Shell Starts Beaufort Sea Oil Drilling

Oil drilling activity has been started by Royal Dutch Shell Plc of a Beaufort Sea well located off Alaska’s northern region, making good on oil exploration plans that had been delayed by technical issues and the meeting of new preparation requirements for any possible offshore oil spill.

According to the company, it recently began its oil drilling activity at its Sivulliq prospect after obtaining clearance from the Inupiat Eskimo whalers, who just finished their bowhead whale hunt for the autumn. Based on the plans, the operations should stop by the close of October.

In terms of the secluded Chukchi Sea’s oil exploration well started in the past month located off Alaska’s northwestern area, Shell is only allowed by authorities to drill low depths that are quite short of crude-bearing reservoirs. The issued permits of the United States Bureau of Environmental Safety and Enforcement only allow oil drilling of what is called a “top-hole” since Shell hasn’t yet complied with the oil-spill rules.

Shell was not able to obtain clearance from the Coast Guard of the United States for an oil-spill barge during the past month’s sea trials in the region of the Puget Sound.
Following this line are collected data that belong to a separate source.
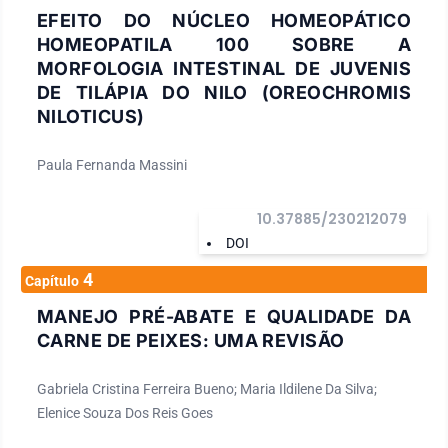
EFEITO DO NÚCLEO HOMEOPÁTICO
HOMEOPATILA 100 SOBRE A
MORFOLOGIA INTESTINAL DE JUVENIS
DE TILÁPIA DO NILO (OREOCHROMIS
NILOTICUS)
Paula Fernanda Massini
10.37885/230212079
DOI
4
Capítulo
MANEJO PRÉ-ABATE E QUALIDADE DA
CARNE DE PEIXES: UMA REVISÃO
Gabriela Cristina Ferreira Bueno; Maria Ildilene Da Silva;
Elenice Souza Dos Reis Goes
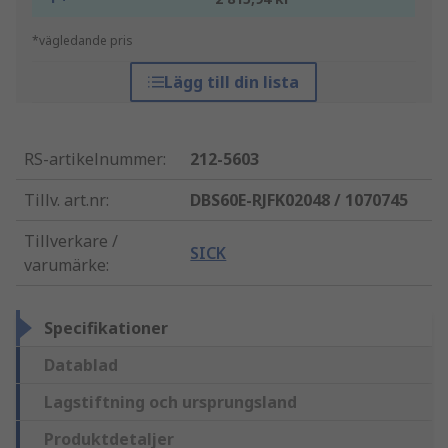
*vägledande pris
Lägg till din lista
RS-artikelnummer
:
212-5603
Tillv. art.nr
:
DBS60E-RJFK02048 / 1070745
Tillverkare /
SICK
varumärke
:
Specifikationer
Datablad
Lagstiftning och ursprungsland
Produktdetaljer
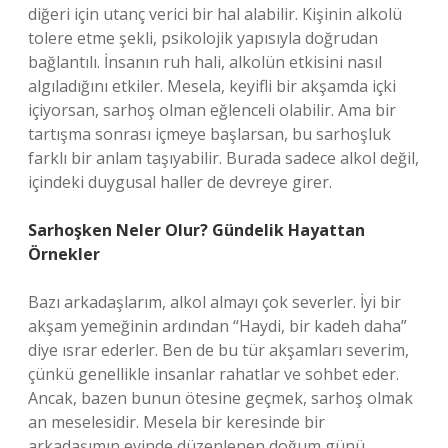
diğeri için utanç verici bir hal alabilir. Kişinin alkolü
tolere etme şekli, psikolojik yapısıyla doğrudan
bağlantılı. İnsanın ruh hali, alkolün etkisini nasıl
algıladığını etkiler. Mesela, keyifli bir akşamda içki
içiyorsan, sarhoş olman eğlenceli olabilir. Ama bir
tartışma sonrası içmeye başlarsan, bu sarhoşluk
farklı bir anlam taşıyabilir. Burada sadece alkol değil,
içindeki duygusal haller de devreye girer.
Sarhoşken Neler Olur? Gündelik Hayattan
Örnekler
Bazı arkadaşlarım, alkol almayı çok severler. İyi bir
akşam yemeğinin ardından “Haydi, bir kadeh daha”
diye ısrar ederler. Ben de bu tür akşamları severim,
çünkü genellikle insanlar rahatlar ve sohbet eder.
Ancak, bazen bunun ötesine geçmek, sarhoş olmak
an meselesidir. Mesela bir keresinde bir
arkadaşımın evinde düzenlenen doğum günü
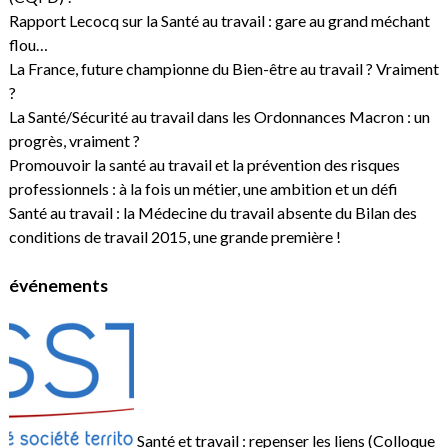
Rapport Lecocq sur la Santé au travail : gare au grand méchant
flou…
La France, future championne du Bien-être au travail ? Vraiment
?
La Santé/Sécurité au travail dans les Ordonnances Macron : un
progrès, vraiment ?
Promouvoir la santé au travail et la prévention des risques
professionnels : à la fois un métier, une ambition et un défi
Santé au travail : la Médecine du travail absente du Bilan des
conditions de travail 2015, une grande première !
événements
Santé et travail : repenser les liens (Colloque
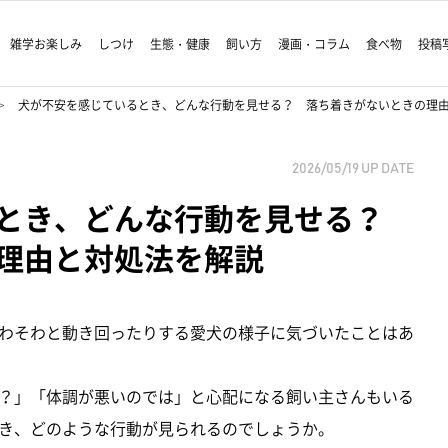
雑学お楽しみ
しつけ
生態・健康
飼い方
漫画・コラム
食べ物
投稿
犬が不安を感じているとき、どんな行動を見せる？ 落ち着きがないときの理
2026/05/19
UP DATE
るとき、どんな行動を見せる？
理由と対処法を解説
わそわと動き回ったりする愛犬の様子に気づいたことはあ
？」「体調が悪いのでは」と心配になる飼い主さんもいる
き、どのような行動が見られるのでしょうか。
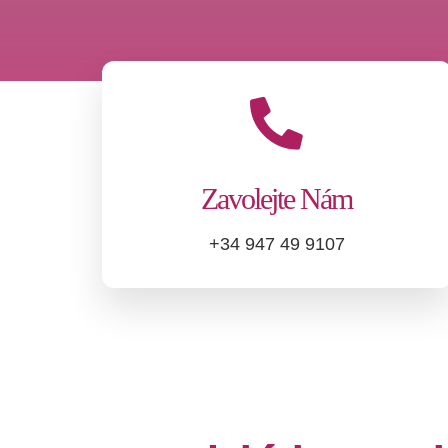
Zavolejte Nám
+34 947 49 9107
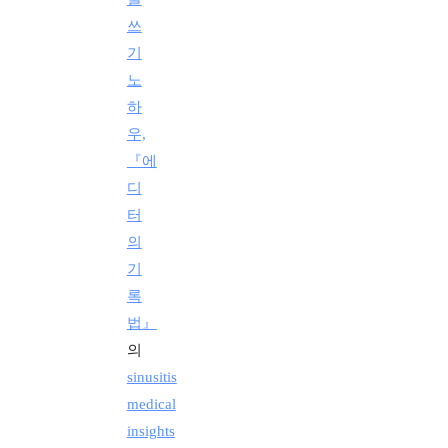
쓰
기
노
하
우,
『에
디
터
의
기
록
법』
의
sinusitis
medical
insights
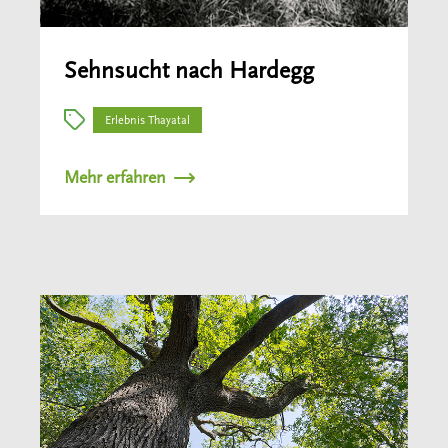
Sehnsucht nach Hardegg
Erlebnis Thayatal
Mehr erfahren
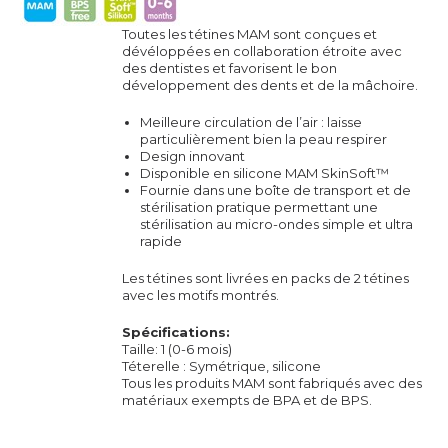
Toutes les tétines MAM sont conçues et
dévéloppées en collaboration étroite avec
des dentistes et favorisent le bon
développement des dents et de la mâchoire.
Meilleure circulation de l’air : laisse
particulièrement bien la peau respirer
Design innovant
Disponible en silicone MAM SkinSoft™
Fournie dans une boîte de transport et de
stérilisation pratique permettant une
stérilisation au micro-ondes simple et ultra
rapide
Les tétines sont livrées en packs de 2 tétines
avec les motifs montrés.
Spécifications:
Taille: 1 (0-6 mois)
Téterelle : Symétrique, silicone
Tous les produits MAM sont fabriqués avec des
matériaux exempts de BPA et de BPS.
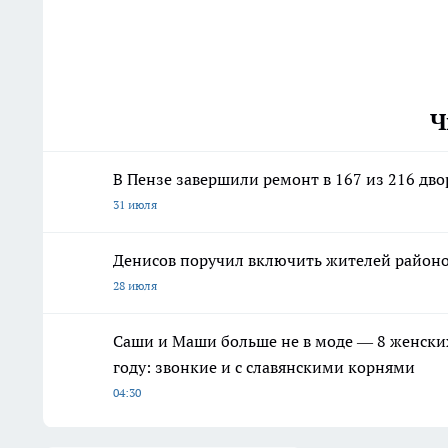
Ч
В Пензе завершили ремонт в 167 из 216 дв
31 июля
Денисов поручил включить жителей районо
28 июля
Саши и Маши больше не в моде — 8 женских
году: звонкие и с славянскими корнями
04:30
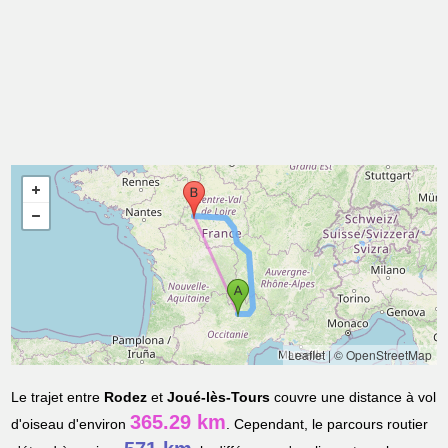
Leaflet
|
© OpenStreetMap
Le trajet entre
Rodez
et
Joué-lès-Tours
couvre une distance à vol
365.29 km
d'oiseau d'environ
. Cependant, le parcours routier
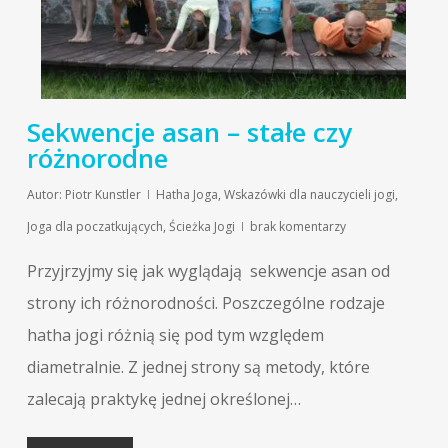
Sekwencje asan – stałe czy
różnorodne
Autor:
Piotr Kunstler
Hatha Joga
,
Wskazówki dla nauczycieli jogi
,
Joga dla poczatkujących
,
Ścieżka Jogi
brak komentarzy
Przyjrzyjmy się jak wyglądają sekwencje asan od
strony ich różnorodności. Poszczególne rodzaje
hatha jogi różnią się pod tym względem
diametralnie. Z jednej strony są metody, które
zalecają praktykę jednej określonej…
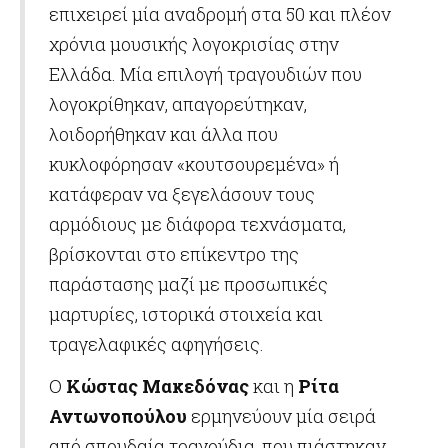
επιχειρεί μία αναδρομή στα 50 και πλέον
χρόνια μουσικής λογοκρισίας στην
Ελλάδα. Μία επιλογή τραγουδιών που
λογοκρίθηκαν, απαγορεύτηκαν,
λοιδορήθηκαν και άλλα που
κυκλοφόρησαν «κουτσουρεμένα» ή
κατάφεραν να ξεγελάσουν τους
αρμόδιους με διάφορα τεχνάσματα,
βρίσκονται στο επίκεντρο της
παράστασης μαζί με προσωπικές
μαρτυρίες, ιστορικά στοιχεία και
τραγελαφικές αφηγήσεις.
Ο
Κώστας Μακεδόνας
και η
Ρίτα
Αντωνοπούλου
ερμηνεύουν μία σειρά
από σπουδαία τραγούδια, που πιάστηκαν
Shell made an announcement that the Arctic Challenger barge won’t be available for the present year in Alaska. However, the fixes should be finished in time for the open-water drilling season in the coming year.

According to Shell, it has already spent almost $4.5 billion as of this time on its offshore oil exploration project in Alaska, starting with the buying of federal oil leases in the years 2005, 2007 and 2008. However, oil drilling was stalled by strong opposition from locals and environmentalists, regulatory changes and unfavorable court rulings imposed right after the Deepwater Horizon tragedy in 2010 at the Gulf of Mexico.

Federal officials say that the distance of the Sivulliq prospect being drilled by the Kulluk rig is 16 miles offshore. As for the Burger prospect located in Chukchi, which is being drilled by Shell using the Noble Discoverer drillship, the distance is around 70 miles offshore.